Major League Baseball in Milwaukee dates back to 1901 when the Milwaukee Brewers, a leftover team from the Western League, remained behind before becoming the St. Louis Browns in 1902. A half-century later, big-league baseball returned when the Boston Braves during Spring Training of 1953 moved to Milwaukee. The Braves were highly successful in Milwaukee, winning one World Series and two National League Pennants. Despite never posting a losing record, the Braves moved to Atlanta in 1966, leaving Milwaukee heartbroken. 

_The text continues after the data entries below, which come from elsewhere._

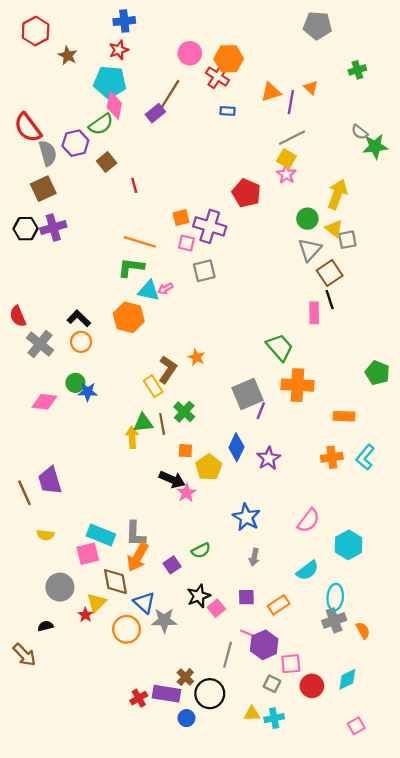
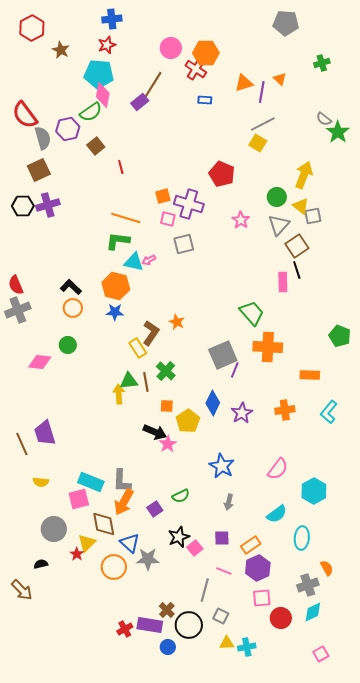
green star: (375, 146) -> (338, 132), turned -30
pink star: (286, 174) -> (241, 220), moved
gray cross: (40, 344) -> (18, 310), moved, turned 30
blue star: (88, 392) -> (115, 312), moved
orange cross: (332, 457) -> (285, 410), moved
gray cross: (334, 620) -> (308, 585), moved
purple hexagon: (264, 645) -> (258, 568), moved
gray square: (272, 684) -> (221, 616), moved

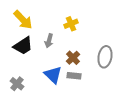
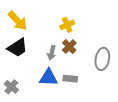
gray arrow: (49, 41) -> (52, 53), moved
brown cross: (73, 58) -> (69, 47), moved
blue triangle: (53, 75) -> (49, 78), turned -42

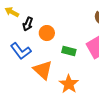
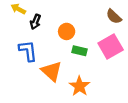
orange circle: (47, 33) -> (67, 31), moved
blue L-shape: (21, 51) -> (28, 51), turned -150

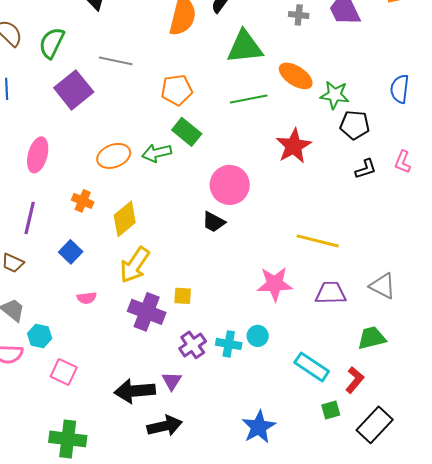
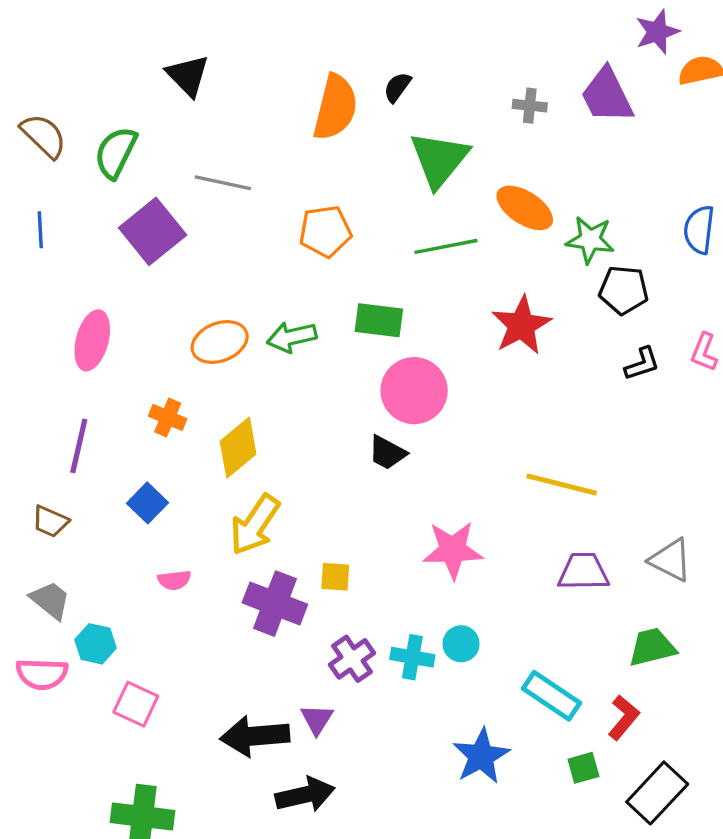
green triangle: (245, 47) -> (439, 159), turned -45
green rectangle: (187, 132) -> (379, 320), moved, turned -32
pink star: (275, 284) -> (453, 550), moved
blue star: (259, 427) -> (481, 756), moved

Over the next few years, Bud Selig, a used car salesman who had been a minority owner of the Braves, tried to land an expansion team. When those efforts failed, he attempted to lure away the Chicago White Sox, who played several regular-season games in 1968 and 1969. At the same four new expansion teams joined American and National Leagues in 1969. Those teams were the Montreal Expos, San Diego Padres, Kansas City Royals, and Seattle Pilots. 

The Kansas City Royals and Seattle Pilots were the American League expansion, teams. They were initially going to be added in 1971. However, pressure by a Missouri senator Stuart Symington rushed the process. The city of Seattle was not prepared for a team in 1969 as they rushed to expand the capacity of Sick’s Stadium, a minor league field, that could not handle the added capacity. The Pilots would finish last with a record of 64-98 in 1969, as the team’s finances collapsed. 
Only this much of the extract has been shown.